Uvaa is a 2015 Indian comedy and social drama film, written and directed by Jasbir Bhatti and produced by Dhanraj Films, about five friends in a boarding school and their daily life suddenly turning into a rebellious fight for justice and making an example for the outside world. The film stars Om Puri, Sanjay Mishra, Vikrant Rai, Jimmy Sheirgill, Sangram Singh, Rohan Mehra, and Archana Puran Singh, and includes several new faces as the lead actors of the film.

==Plot==
Anil (Rohan Mehra), Vikram (Lavin Gothi), Salmaan (Mohit Baghel) and Deenbandhu (Bhupendra "Megh" Singh) are rebellious brats of suburban Delhi NCR. With the world at their feet and nothing to worry about, they stomp everything in their path without caring about consequences. When the five are placed in the totally new world of convent school, they face new challenge. Their goal is to survive and thrive only to find romance, but one night they encounter a horrifying event which puts them in the hands of law. Their lives change forever as they have to fight for justice and moral integrity to make an example for the world.

==Cast==

- Om Puri as Hukum Pratap Chaudhary
- Jimmy Sheirgill as S.P Tejaveer Singh
- Manish Chaudhary as Lawyer Pramod Mittal
- Archana Puran Singh as Lawyer Jayshri Bhatiya
- Sangram Singh as Coach Sangram Singh
- Raju Mavani as Divan
- Ravi Verma as a Sub-inspector
- Rohan Mehra as Anil Sharma
- Mohit Baghel as Salman Khan
- Poonam Pandey as Pooja
- Sheena Bajaj as Rashmi
- Neha Khan as Mala
- Rajit Kapoor as Principal
- Elena Kazan as English Teacher Kanaklata
- Sanjay Mishra as Hindi Teacher Vyakulji
- Jyoti Kalash as Jailor
- Vinti Idnani as Nisha
- Yukti Kapoor as Roshni
- Jeetu Shivhare as Drama Teacher Sala Sir
- Shefali Singh as Yoga Teacher
- Gautam Gilhotra as Music Teacher
- Parikshit Sahni as Judge
- Amisha Ghai as Jyoti
- Vicky Aahuja as Shrikant Tyagi
- Padam Singh as Girish Sharma
- Lavin Gothi as Vikram Tyagi
- Vicky Roy as Ram Pratap Singh
- Bhupendra "Megh" Singh as Deenbandhu

==Soundtrack==

The music for Uvaa has been composed by Rashid Khan, Palash Muchal & Praveen-Manoj. The lyrics have been given by Bhupendra Singh Megh and Shiv Singh.
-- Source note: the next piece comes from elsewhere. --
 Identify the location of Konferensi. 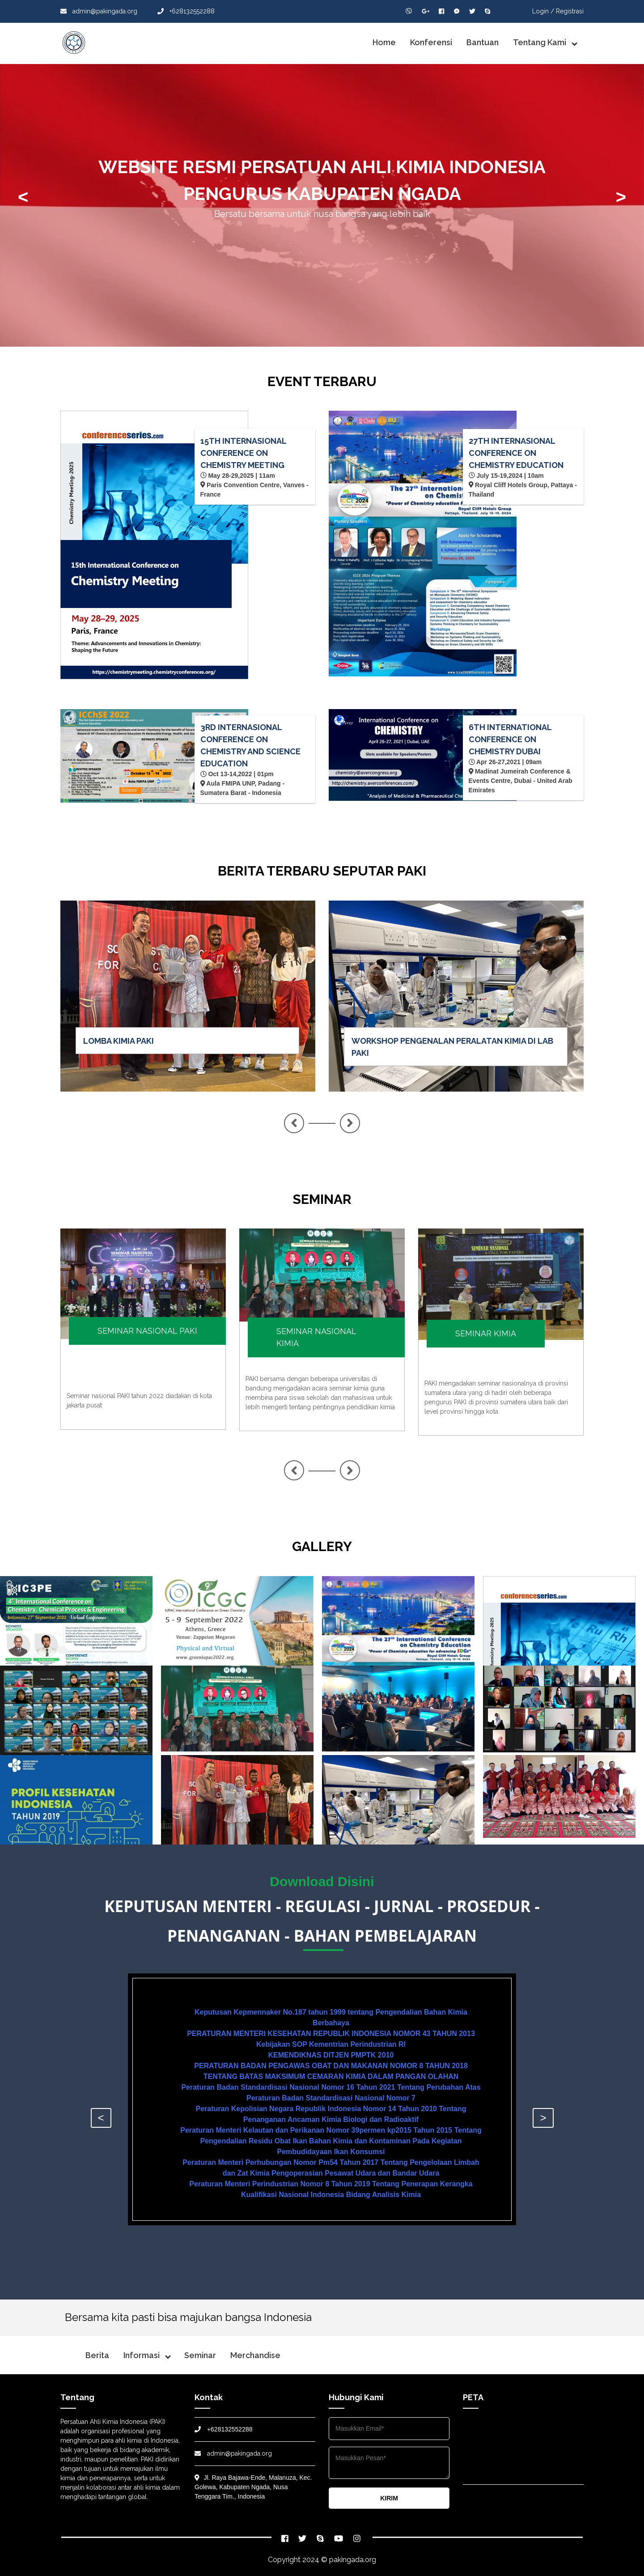 (431, 42).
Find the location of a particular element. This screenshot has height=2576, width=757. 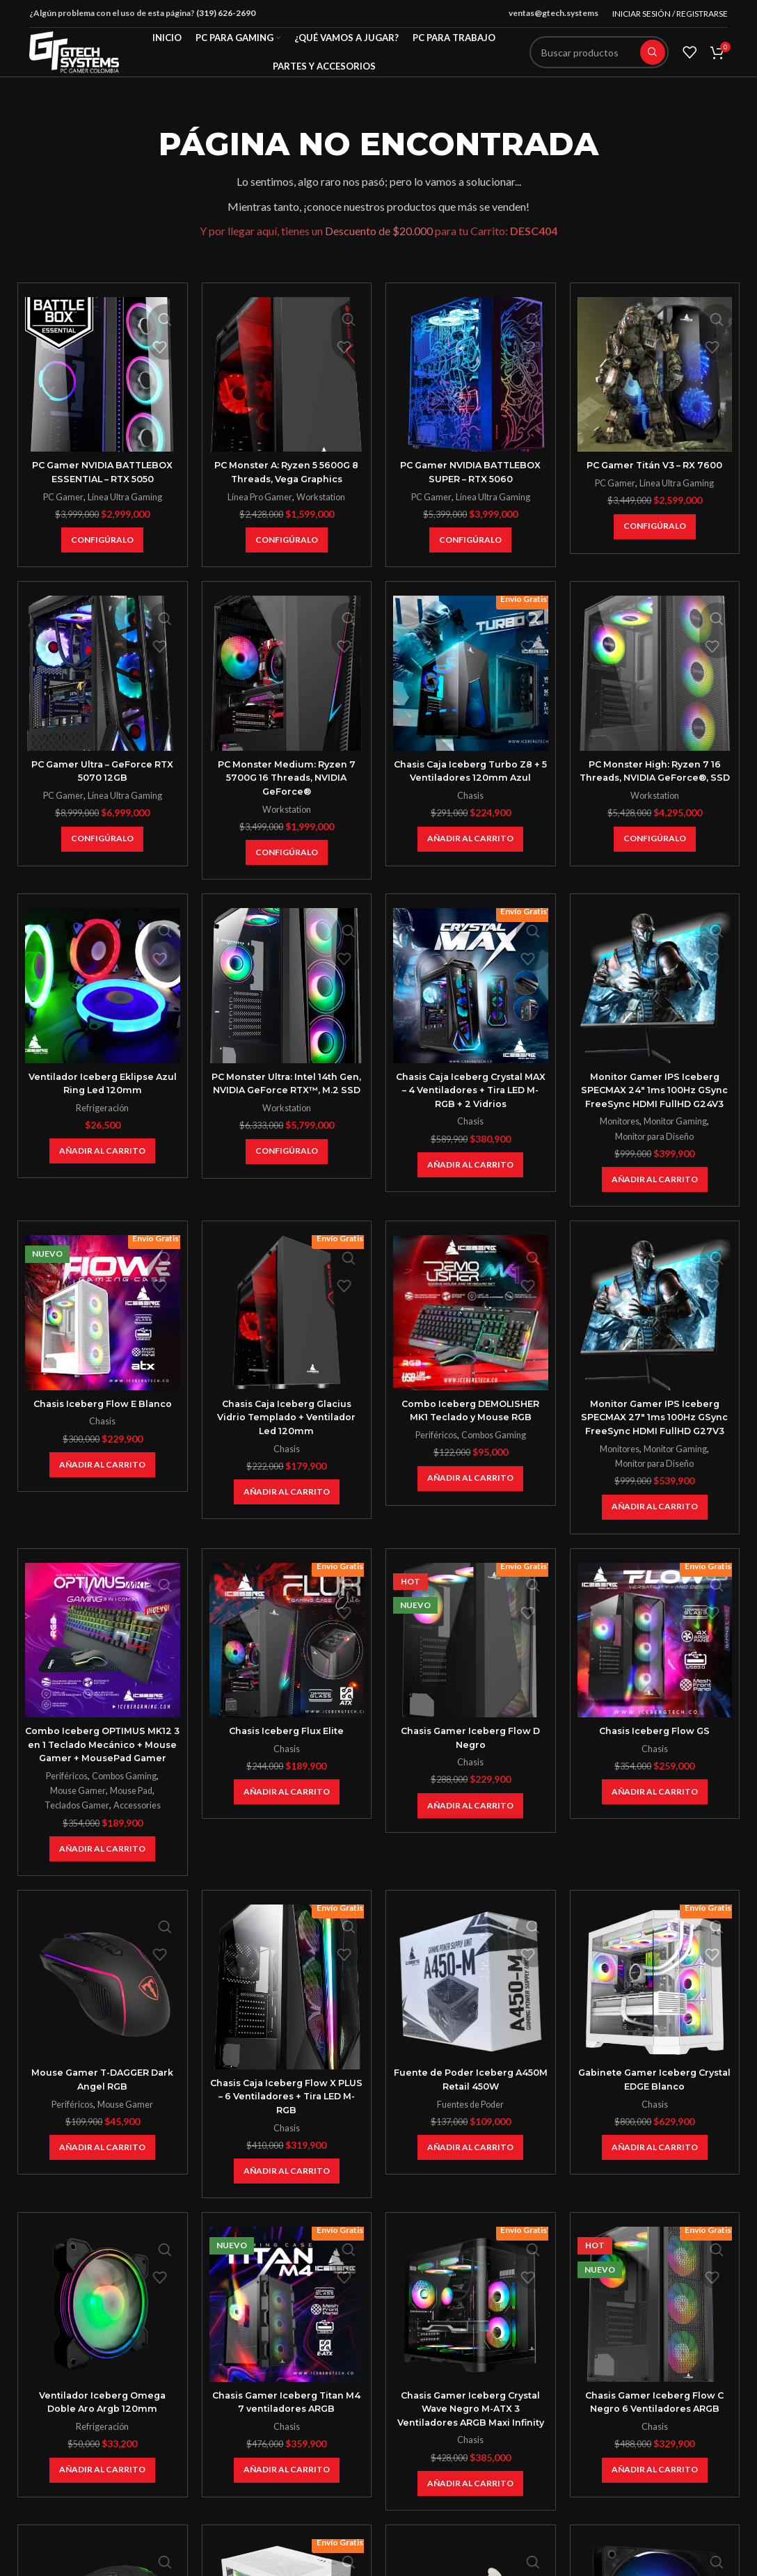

| No. | Title | Lyrics | Music | Singer(s) | Length |
|---|---|---|---|---|---|
| 1. | "Jiyo Lalla" | Bhupendra Singh | Praveen Bhardwaj & Manoj | Jasraj Joshi | 05:31 |
| 2. | "Ishq Fobiya" | Bhupendra Singh | Rashid Khan | Mohammed Irfan, Bhanu Pratap Singh | 05:55 |
| 3. | "Vande Mataram" |  |  | Siddharth Mahadevan, Sujata Mazumdar, Poonam Pandey 1 |  |
| 4. | "Natani" | Bhupendra Singh, Shiv | Palash Muchhal | Sujata Mazumdar, Amit Mishra, Poonam Pandey 1 & Shiv Singh | 03:40 |
| 5. | "Ishq Fobiya Kyun" | Bhupendra Singh | Rashid Khan | Mohammed Irfan & Palak Muchhal | 05:55 |
| Total length: |  |  |  |  | 25:34 |

==Critical response==

Renuka Vyavahare of The Times of India said that, "Uvaa (read youngsters) is one of those many films which touches upon a relevant topic but fails to capitalise on its potential." The critic gave the film a rating of 2 out of 5 and concluded her review saying that, "shoddy execution mars this potentially significant social drama." Shaheen Parkar of Mid-Day gave the film a rating of 1.5 out of 5 and said that, "there’s nothing in the storyboard that enthralls you even for a few minutes." Martin D'Souza of Glamsham gave the film a rating of 2 out of 5 saying that, "If only director Jasbir Bhatti had dwelt on the subject rather than concentrating on silly school scenes and even sillier teachers, we would have had a hard-hitting film on our hands." Bollywood Life gave the film a rating of 1 out of 5 saying that, "Overall, the film is a poor attempt at driving home a relevant social message. A perfect case of good intention, bad execution."